Thursday, September 23, 2010

Shadow Play: Kids Build With Light

Detail of the original architectural sketch of Japan Society's building.

An architect is an artist, painting the tale of man’s relationship with their space. Unlike Western architecture, which keeps people and nature separate, Japanese architecture presupposes that the inside space and the outside space are one continuous piece of artwork.

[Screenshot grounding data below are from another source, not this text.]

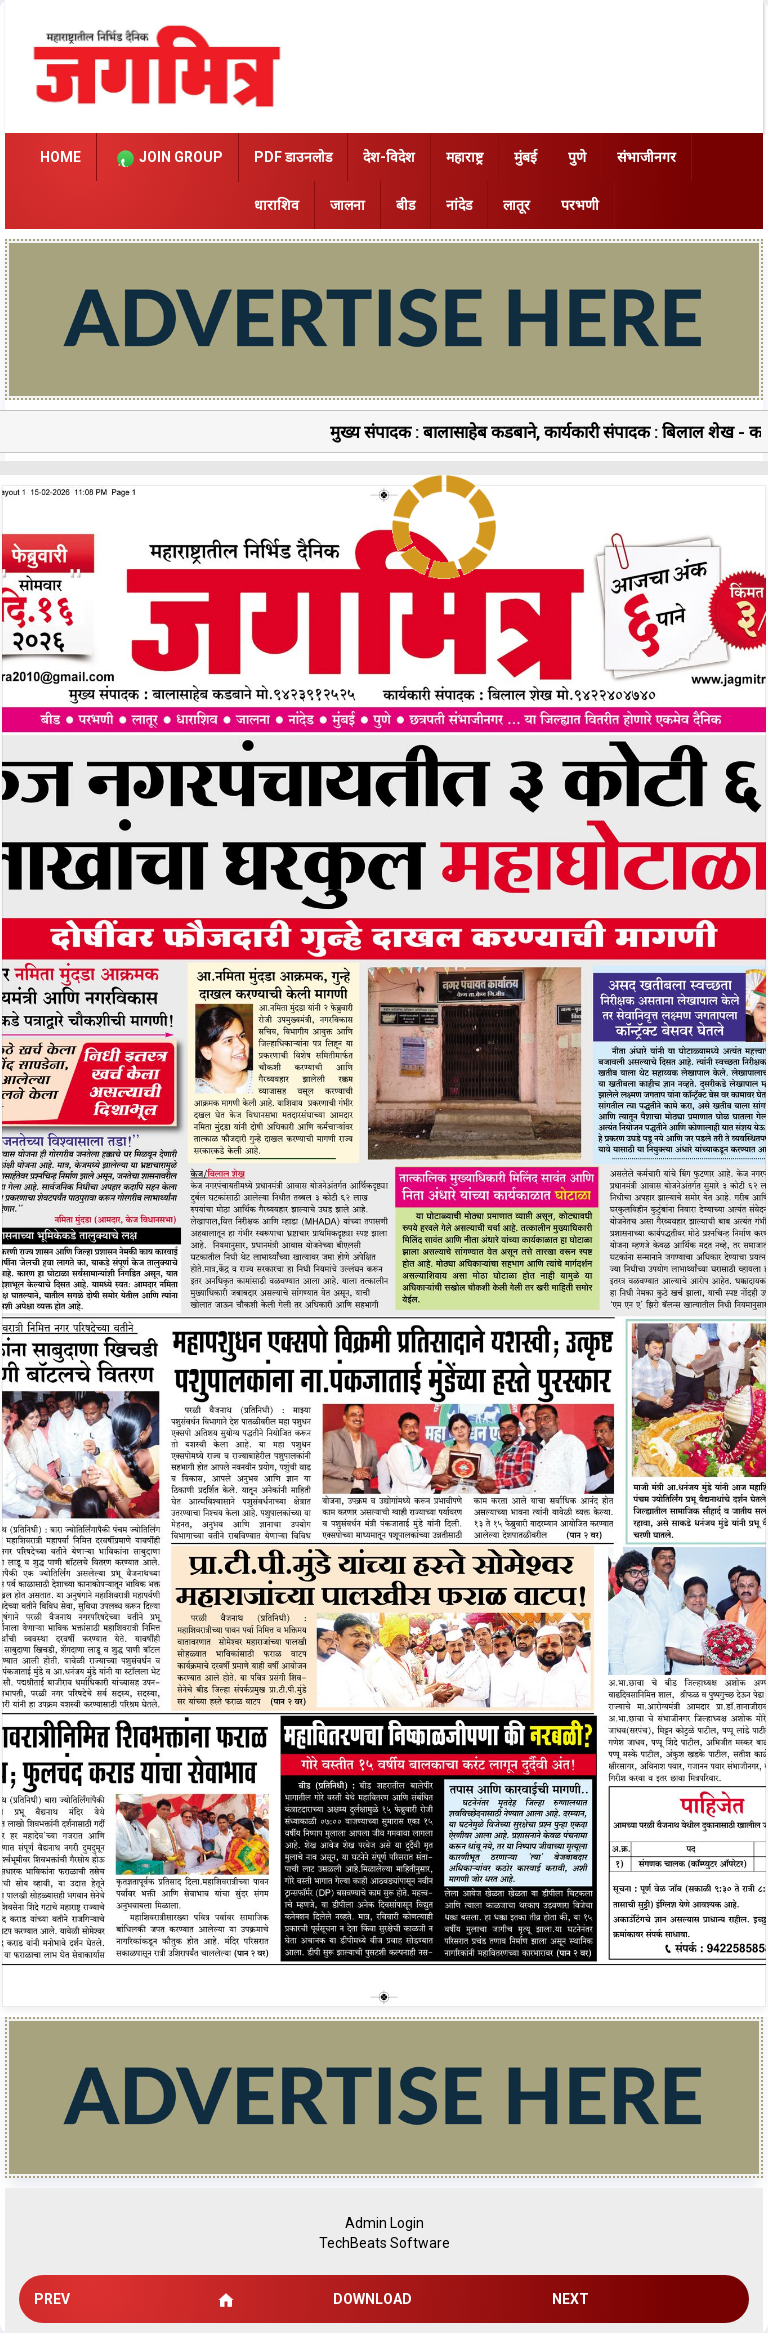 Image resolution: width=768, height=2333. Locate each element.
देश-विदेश (389, 157)
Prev (52, 2299)
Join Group (167, 158)
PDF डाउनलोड (293, 157)
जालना (347, 205)
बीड (405, 205)
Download (372, 2299)
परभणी (580, 205)
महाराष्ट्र (464, 157)
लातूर (516, 205)
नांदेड (459, 205)
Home (60, 157)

Like all pieces of artwork, architecture shows the emotion and thoughts of the artist. Kazuo Nishi and Kazuo Hozumi authors of What is Japanese Architecture? remark, “Japanese through the ages have evolved a building art that seems to delight in opposites and contradictions”. Japanese architect uses light and shadow to reflect the purity, beauty, harmony and simplicity that unadorned nature characterizes for us through the changing seasons. 

On Sunday, September 26, two well known architects help children and their parents understand Japanese architecture’s intriguing interplay of light and shadow. Aki Ishida takes her client’s vision about a space and translates it into a distinct, innovative and intelligent design. Mina Hatano-Kirsch's designs melds with its surrounding environment, while reviving the bond between indoors and outdoors.

In the Japan Society family program Light in Japanese Architecture, the two artists explore the playful and friendly manner of Japanese architecture, and guide children through interactive and constructive activities that harnesses their imagination and allows them to create their own art with paper, wood and the never-ending possibilities of shadow and light.